As pessoas estão ficando mais tempo em casa, mas quase sempre estão trabalhando mais; as reuniões online cansam muito, pois exigem concentração maior e são em maior número do que as que aconteciam no escritório, onde muitas vezes uma conversa ao redor da máquina de café resolvia assuntos que hoje são tratados em reuniões.

Além disso, como as pessoas não precisam se deslocar para ir de uma reunião para outra, essas acontecem uma em seguida da outra. Segundo o professor irlandês John Naughton, podemos dizer que o escritório invadiu nossas casas ou que agora estamos dormindo no escritório.
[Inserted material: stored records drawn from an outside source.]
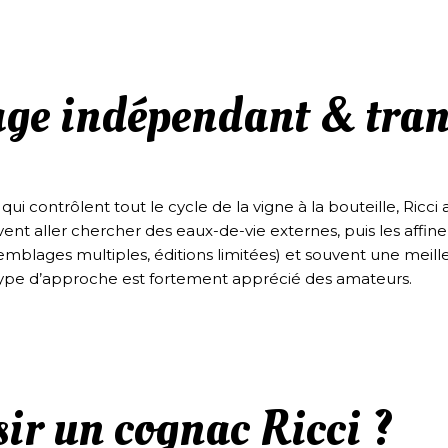
age indépendant & tra
i contrôlent tout le cycle de la vigne à la bouteille, Ricci
uvent aller chercher des eaux-de-vie externes, puis les affi
mblages multiples, éditions limitées) et souvent une meilleur
e type d’approche est fortement apprécié des amateurs.
sir un cognac Ricci ?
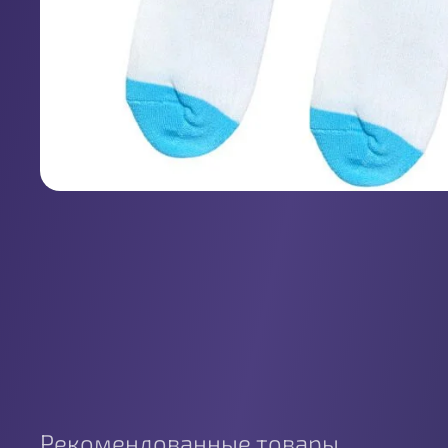
Рекомендованные товары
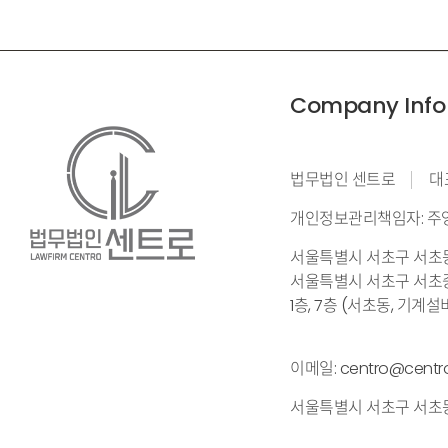
Company Info
법무법인 센트로
대
개인정보관리책임자: 주
서울특별시 서초구 서초동 
서울특별시 서초구 서초중
1층, 7층 (서초동, 기
이메일: centro@centr
서울특별시 서초구 서초동 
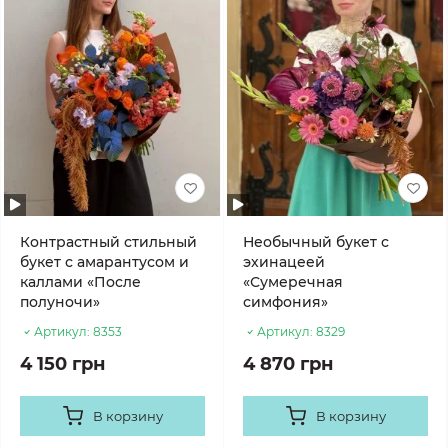
Контрастный стильный
Необычный букет с
букет с амарантусом и
эхинацеей
каллами «После
«Сумеречная
полуночи»
симфония»
Артикул:
8353
Артикул:
8329
4 150 грн
4 870 грн
В корзину
В корзину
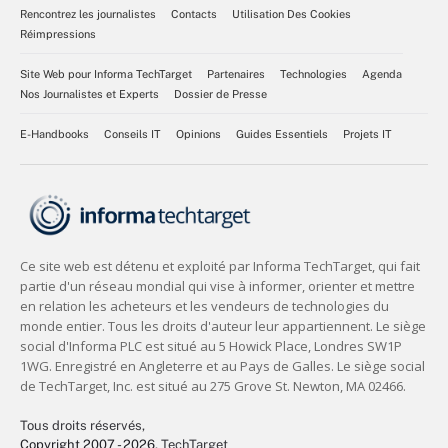
Rencontrez les journalistes
Contacts
Utilisation Des Cookies
Réimpressions
Site Web pour Informa TechTarget
Partenaires
Technologies
Agenda
Nos Journalistes et Experts
Dossier de Presse
E-Handbooks
Conseils IT
Opinions
Guides Essentiels
Projets IT
Tous droits réservés,
Copyright 2007 - 2026
, TechTarget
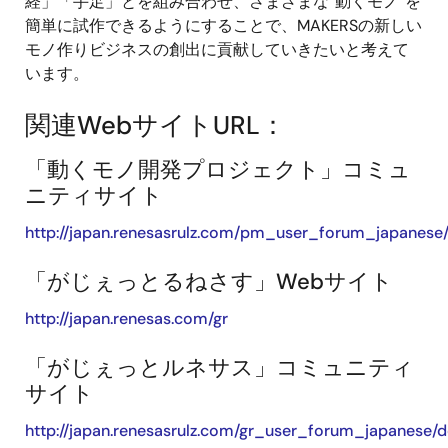
経」「手足」とを組み合わせ、さまざまな“動くモノ”を
簡単に試作できるようにすることで、MAKERSの新しい
モノ作りビジネスの創出に貢献していきたいと考えて
います。
関連WebサイトURL：
「動くモノ開発プロジェクト」コミュ
ニティサイト
http://japan.renesasrulz.com/pm_user_forum_japanese/
「がじぇっとるねさす」Webサイト
http://japan.renesas.com/gr
「がじぇっとルネサス」コミュニティ
サイト
http://japan.renesasrulz.com/gr_user_forum_japanese/d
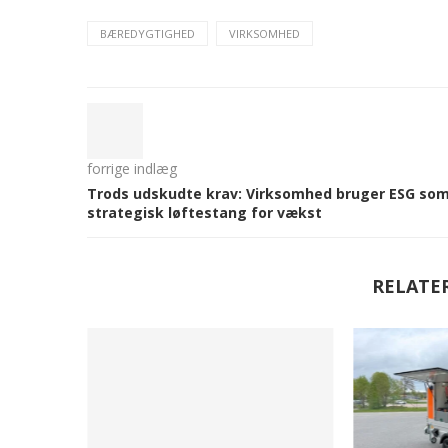
BÆREDYGTIGHED
VIRKSOMHED
forrige indlæg
Trods udskudte krav: Virksomhed bruger ESG so
strategisk løftestang for vækst
RELATE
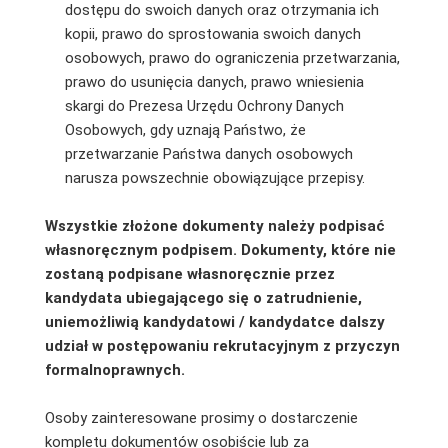
dostępu do swoich danych oraz otrzymania ich
kopii, prawo do sprostowania swoich danych
osobowych, prawo do ograniczenia przetwarzania,
prawo do usunięcia danych, prawo wniesienia
skargi do Prezesa Urzędu Ochrony Danych
Osobowych, gdy uznają Państwo, że
przetwarzanie Państwa danych osobowych
narusza powszechnie obowiązujące przepisy.
Wszystkie złożone dokumenty należy podpisać
własnoręcznym podpisem. Dokumenty, które nie
zostaną podpisane własnoręcznie przez
kandydata ubiegającego się o zatrudnienie,
uniemożliwią kandydatowi / kandydatce dalszy
udział w postępowaniu rekrutacyjnym z przyczyn
formalnoprawnych.
Osoby zainteresowane prosimy o dostarczenie
kompletu dokumentów osobiście lub za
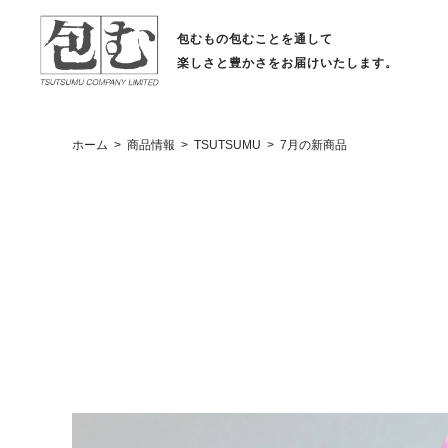
包むもの包むことを通して
楽しさと豊かさをお届けいたします。
ホーム
商品情報
TSUTSUMU
7月の新商品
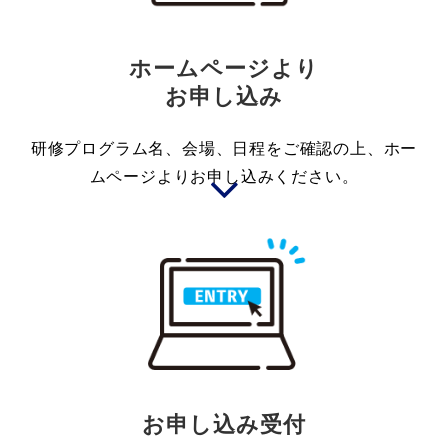
ホームページより
お申し込み
研修プログラム名、会場、日程をご確認の上、ホー
ムページよりお申し込みください。
お申し込み受付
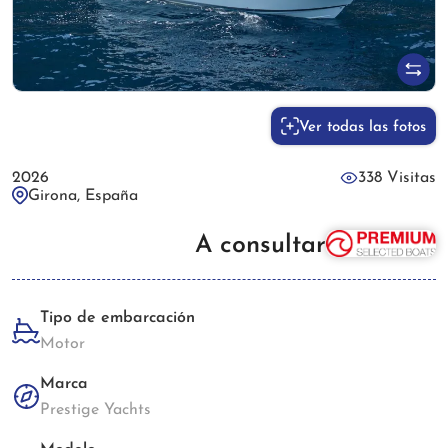
Ver todas las fotos
2026
338 Visitas
Girona, España
A consultar
Tipo de embarcación
Motor
Marca
Prestige Yachts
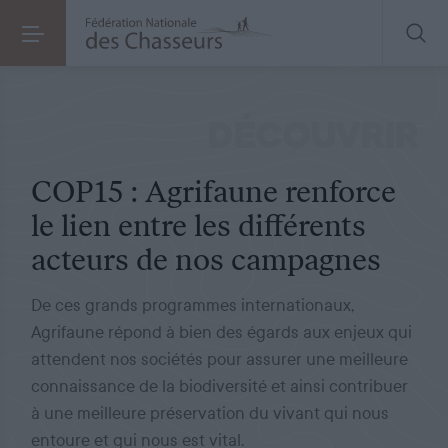
RURALITÉ
LE 23.12.2022
COP15 : Agrifaune renforce le lien entre les différents acteurs de nos campagnes
DÉCOUVRIR
COP15 : Agrifaune renforce
le lien entre les différents
acteurs de nos campagnes
De ces grands programmes internationaux,
Agrifaune répond à bien des égards aux enjeux qui
attendent nos sociétés pour assurer une meilleure
connaissance de la biodiversité et ainsi contribuer
à une meilleure préservation du vivant qui nous
entoure et qui nous est vital.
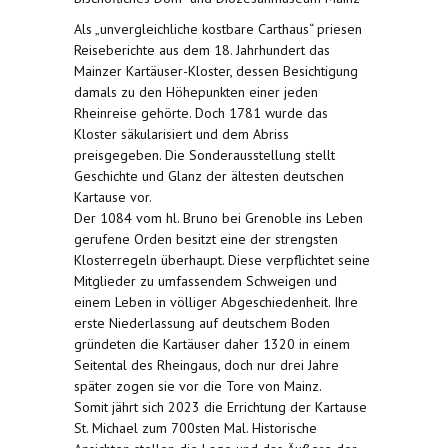
Als „unvergleichliche kostbare Carthaus“ priesen
Reiseberichte aus dem 18. Jahrhundert das
Mainzer Kartäuser-Kloster, dessen Besichtigung
damals zu den Höhepunkten einer jeden
Rheinreise gehörte. Doch 1781 wurde das
Kloster säkularisiert und dem Abriss
preisgegeben. Die Sonderausstellung stellt
Geschichte und Glanz der ältesten deutschen
Kartause vor.
Der 1084 vom hl. Bruno bei Grenoble ins Leben
gerufene Orden besitzt eine der strengsten
Klosterregeln überhaupt. Diese verpflichtet seine
Mitglieder zu umfassendem Schweigen und
einem Leben in völliger Abgeschiedenheit. Ihre
erste Niederlassung auf deutschem Boden
gründeten die Kartäuser daher 1320 in einem
Seitental des Rheingaus, doch nur drei Jahre
später zogen sie vor die Tore von Mainz.
Somit jährt sich 2023 die Errichtung der Kartause
St. Michael zum 700sten Mal. Historische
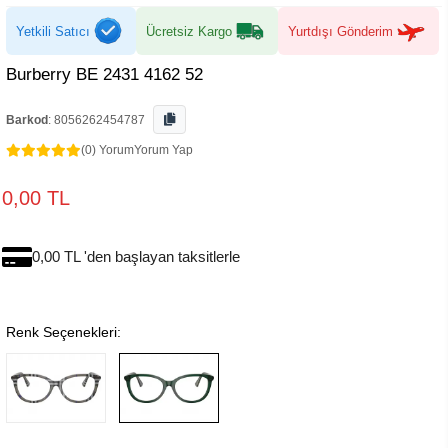
Yetkili Satıcı
Ücretsiz Kargo
Yurtdışı Gönderim
Burberry BE 2431 4162 52
Barkod
:
8056262454787
(0) Yorum
Yorum Yap
0,00 TL
0,00 TL 'den başlayan taksitlerle
Renk Seçenekleri:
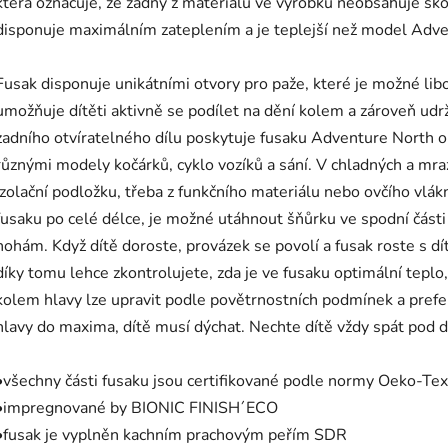
která označuje, že žádný z materiálů ve výrobku neobsahuje šk
disponuje maximálním zateplením a je teplejší než model Adve
Fusak disponuje unikátními otvory pro paže, které je možné libo
umožňuje dítěti aktivně se podílet na dění kolem a zároveň udrž
zadního otvíratelného dílu poskytuje fusaku Adventure North ob
různými modely kočárků, cyklo vozíků a sání. V chladných a mra
izolační podložku, třeba z funkčního materiálu nebo ovčího vlák
fusaku po celé délce, je možné utáhnout šňůrku ve spodní části t
nohám. Když dítě doroste, provázek se povolí a fusak roste s dít
díky tomu lehce zkontrolujete, zda je ve fusaku optimální teplo, 
kolem hlavy lze upravit podle povětrnostních podmínek a prefer
hlavy do maxima, dítě musí dýchat. Nechte dítě vždy spát pod
•všechny části fusaku jsou certifikované podle normy Oeko-Tex
•impregnované by BIONIC FINISH´ECO
•fusak je vyplněn kachním prachovým peřím SDR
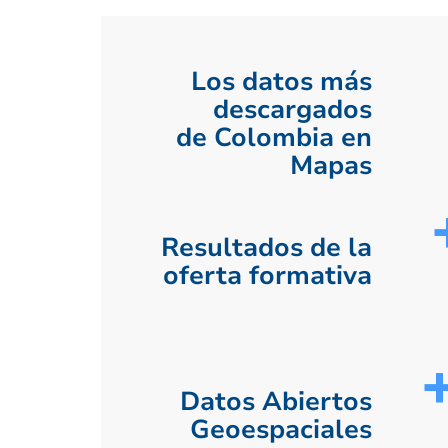
Los datos más
descargados
de Colombia en
Mapas
Resultados de la
oferta formativa
Datos Abiertos
Geoespaciales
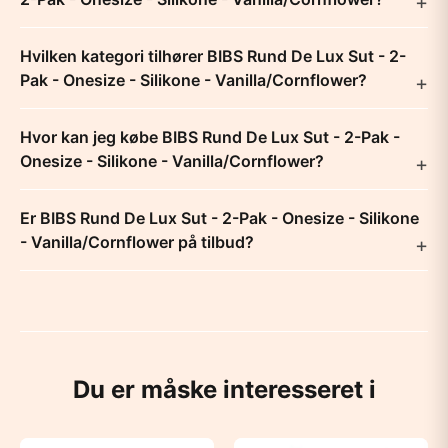
Hvilken kategori tilhører BIBS Rund De Lux Sut - 2-
Pak - Onesize - Silikone - Vanilla/Cornflower?
Hvor kan jeg købe BIBS Rund De Lux Sut - 2-Pak -
Onesize - Silikone - Vanilla/Cornflower?
Er BIBS Rund De Lux Sut - 2-Pak - Onesize - Silikone
- Vanilla/Cornflower på tilbud?
Du er måske interesseret i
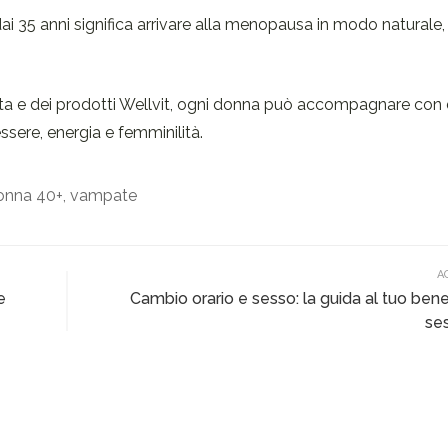
 dai 35 anni significa arrivare alla menopausa in modo naturale
di vita e dei prodotti Wellvit, ogni donna può accompagnare co
ssere, energia e femminilità.
donna 40+
,
vampate
A
e
Cambio orario e sesso: la guida al tuo ben
se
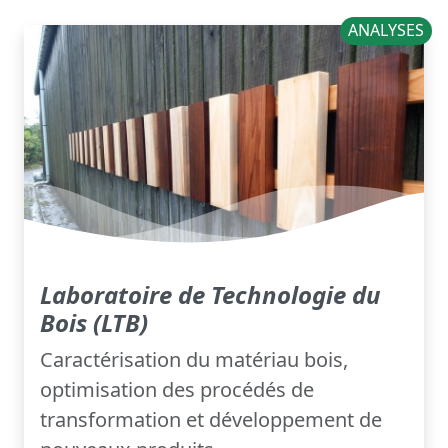
ANALYSES
Laboratoire de Technologie du
Bois (LTB)
Caractérisation du matériau bois,
optimisation des procédés de
transformation et développement de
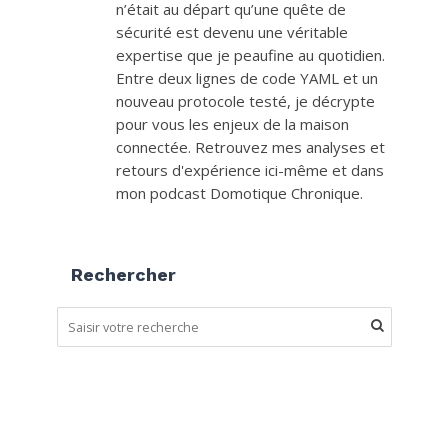
n’était au départ qu’une quête de
sécurité est devenu une véritable
expertise que je peaufine au quotidien.
Entre deux lignes de code YAML et un
nouveau protocole testé, je décrypte
pour vous les enjeux de la maison
connectée. Retrouvez mes analyses et
retours d'expérience ici-même et dans
mon podcast Domotique Chronique.
Rechercher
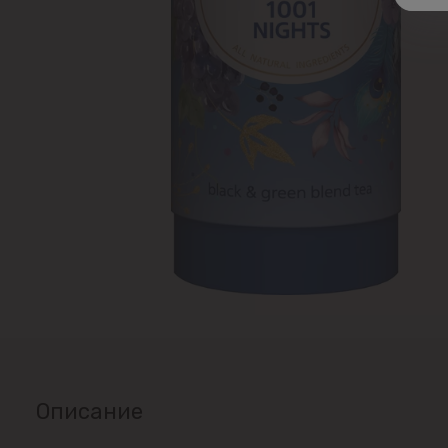
Описание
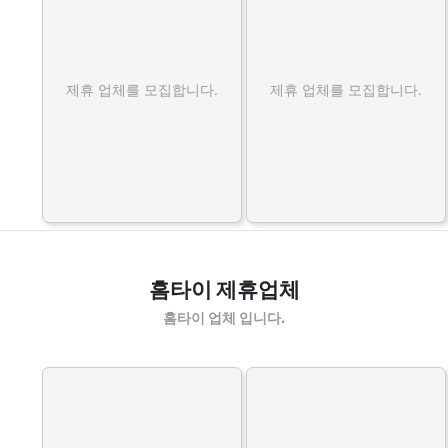
제휴 업체를 모집합니다.
제휴 업체를 모집합니다.
홈타이 제휴업체
홈타이 업체 입니다.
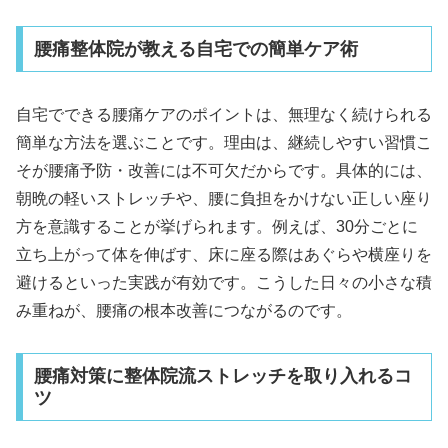
腰痛整体院が教える自宅での簡単ケア術
自宅でできる腰痛ケアのポイントは、無理なく続けられる
簡単な方法を選ぶことです。理由は、継続しやすい習慣こ
そが腰痛予防・改善には不可欠だからです。具体的には、
朝晩の軽いストレッチや、腰に負担をかけない正しい座り
方を意識することが挙げられます。例えば、30分ごとに
立ち上がって体を伸ばす、床に座る際はあぐらや横座りを
避けるといった実践が有効です。こうした日々の小さな積
み重ねが、腰痛の根本改善につながるのです。
腰痛対策に整体院流ストレッチを取り入れるコ
ツ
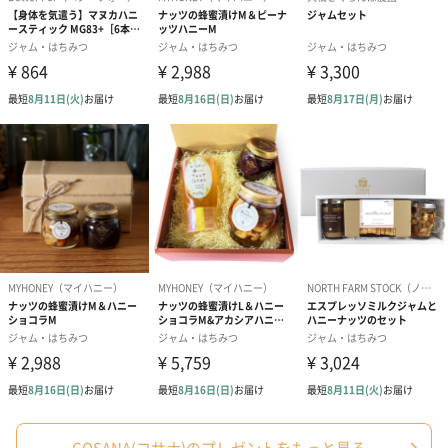
COSANA(コサナ)のプレゼントをもっと見る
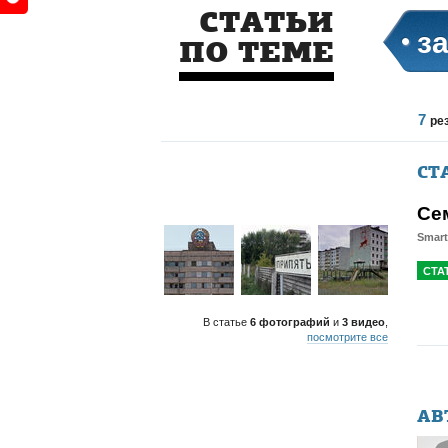
СТАТЬИ
з
ПО ТЕМЕ
7
ре
СТ
Се
Smar
СТА
В статье
6 фотографий
и
3 видео
,
посмотрите все
АВ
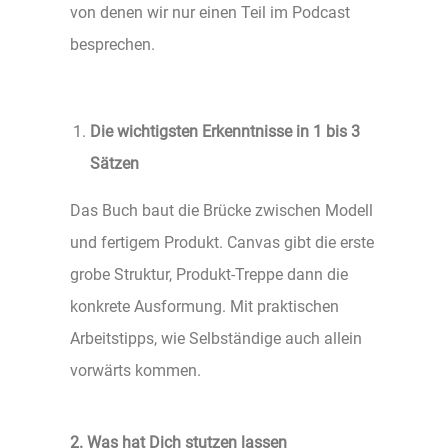
von denen wir nur einen Teil im Podcast
besprechen.
Die wichtigsten Erkenntnisse in 1 bis 3
Sätzen
Das Buch baut die Brücke zwischen Modell
und fertigem Produkt. Canvas gibt die erste
grobe Struktur, Produkt-Treppe dann die
konkrete Ausformung. Mit praktischen
Arbeitstipps, wie Selbständige auch allein
vorwärts kommen.
2. Was hat Dich stutzen lassen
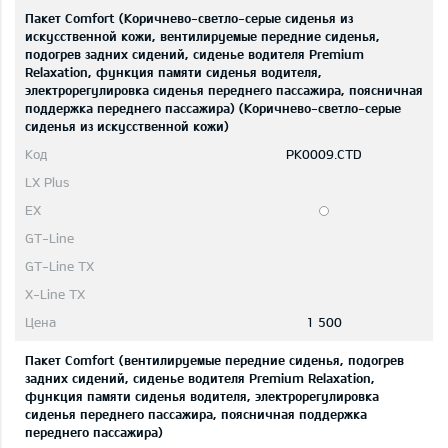
Пакет Comfort (Коричнево-светло-серые сиденья из
искусственной кожи, вентилируемые передние сиденья,
подогрев задних сидений, сиденье водителя Premium
Relaxation, функция памяти сиденья водителя,
электрорегулировка сиденья переднего пассажира, поясничная
поддержка переднего пассажира) (Коричнево-светло-серые
сиденья из искусственной кожи)
PK0009.CTD
1 500
Пакет Comfort (вентилируемые передние сиденья, подогрев
задних сидений, сиденье водителя Premium Relaxation,
функция памяти сиденья водителя, электрорегулировка
сиденья переднего пассажира, поясничная поддержка
переднего пассажира)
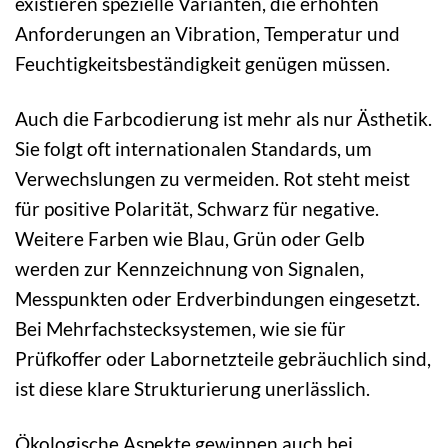
existieren spezielle Varianten, die erhöhten
Anforderungen an Vibration, Temperatur und
Feuchtigkeitsbeständigkeit genügen müssen.
Auch die Farbcodierung ist mehr als nur Ästhetik.
Sie folgt oft internationalen Standards, um
Verwechslungen zu vermeiden. Rot steht meist
für positive Polarität, Schwarz für negative.
Weitere Farben wie Blau, Grün oder Gelb
werden zur Kennzeichnung von Signalen,
Messpunkten oder Erdverbindungen eingesetzt.
Bei Mehrfachstecksystemen, wie sie für
Prüfkoffer oder Labornetzteile gebräuchlich sind,
ist diese klare Strukturierung unerlässlich.
Ökologische Aspekte gewinnen auch bei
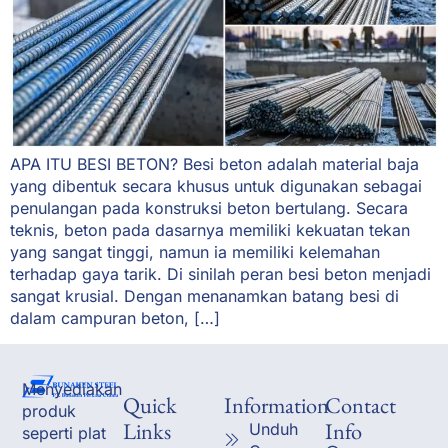
APA ITU BESI BETON? Besi beton adalah material baja
yang dibentuk secara khusus untuk digunakan sebagai
penulangan pada konstruksi beton bertulang. Secara
teknis, beton pada dasarnya memiliki kekuatan tekan
yang sangat tinggi, namun ia memiliki kelemahan
terhadap gaya tarik. Di sinilah peran besi beton menjadi
sangat krusial. Dengan menanamkan batang besi di
dalam campuran beton, […]
Menyediakan
Quick
Information
Contact
produk
Links
Info
Unduh
seperti plat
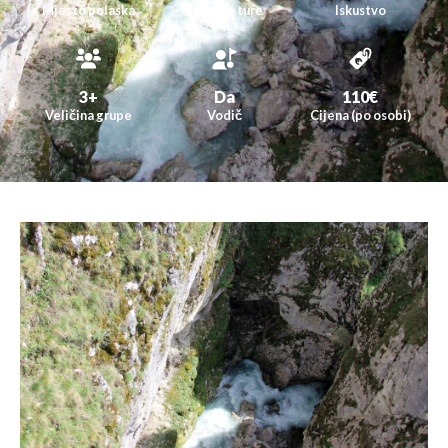
Mjesto polaska
Trajanje ture
Iskustvo
3+
Da
110€
Veličina grupe
Vodič
Cijena (po osobi)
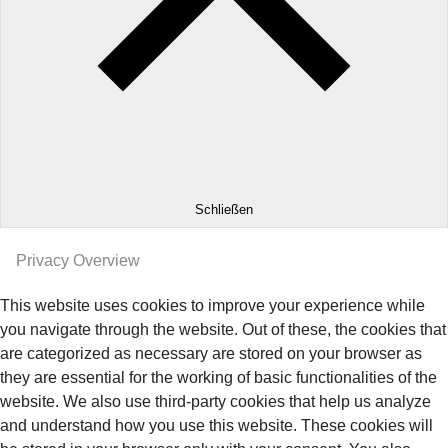
Schließen
Privacy Overview
This website uses cookies to improve your experience while
you navigate through the website. Out of these, the cookies that
are categorized as necessary are stored on your browser as
they are essential for the working of basic functionalities of the
website. We also use third-party cookies that help us analyze
and understand how you use this website. These cookies will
Evidências empíricas estão confirmando esses fatos. Estudos do National Bureau for Economic Research, envolvendo mais de três milhões de trabalhadores americanos, constatou que o número de reuniões aumentou em quase 13% e o número de participantes, cerca de 13,5%. As jornadas de trabalho cresceram quase 50 minutos diários e a troca de mensagens também registrou aumento; é razoável acreditar que esses números podem ser válidos para trabalhadores brasileiros.

Quando o home office começou a ganhar corpo no início da pandemia, muitos passaram a acreditar que os gestores deixariam de suspeitar que pessoas trabalhando de casa não estariam se dedicando o suficiente. Agora, está ficando claro que essas suspeitas não foram deixadas de lado: inúmeras empresas estão implantando ferramentas de vigilância para certificarem-se de que, conforme diz o Professor Naughton, as pessoas estão acorrentadas aos seus notebooks.

Em matéria recente, a revista Wired afirmou que cresceu muito a demanda por aplicativos como Time Doctor, ActivTrak, Teramind e StaffCop – vejam que nome! Eles são utilizados para vigiar os trabalhadores através das webcams de suas máquinas, para obter imagens de telas, horários de log-ins e keystroke logging, que é o registro do que o usuário digita. As empresas querem que o foco e a produtividade sejam mantidos.

Segundo o Information Commissio­ner’s Office, órgão vinculado ao Parlamento do Reino Unido, os empregadores devem informar aos empregados que estes estão sendo vigiados e porque o são. Essa regra deve ser aplicada àqueles que trabalham de suas casas – se isso não está acontecendo, uma ilegalidade vem ocorrendo, e isso é verdade para quase todos aqueles que estão trabalhando de suas casas.

Esse é mais um fator que torna o home office menos atraente, embora não custe lembrar que essas mesmas ferramentas podem ser usadas para monitorar aqueles que trabalham nos escritórios das empresas.

(*) É Doutor em Ciências pela Universidade de São Paulo, é professor da Faculdade de Computação e Informática da Universidade Presbiteriana Mackenzie.